Where a line in the data below includes the word "Αφρική", count it. State the total and nothing more.

----

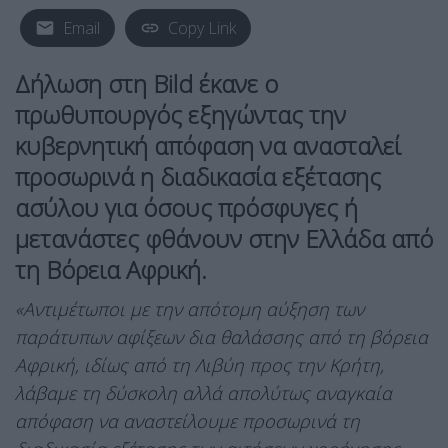
Email
Copy Link
Δήλωση στη Bild έκανε ο
πρωθυπουργός εξηγώντας την
κυβερνητική απόφαση να ανασταλεί
προσωρινά η διαδικασία εξέτασης
ασύλου για όσους πρόσφυγες ή
μετανάστες φθάνουν στην Ελλάδα από
τη Βόρεια Αφρική.
«Αντιμέτωποι με την απότομη αύξηση των
παράτυπων αφίξεων δια θαλάσσης από τη βόρεια
Αφρική, ιδίως από τη Λιβύη προς την Κρήτη,
λάβαμε τη δύσκολη αλλά απολύτως αναγκαία
απόφαση να αναστείλουμε προσωρινά τη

----

Task result: 2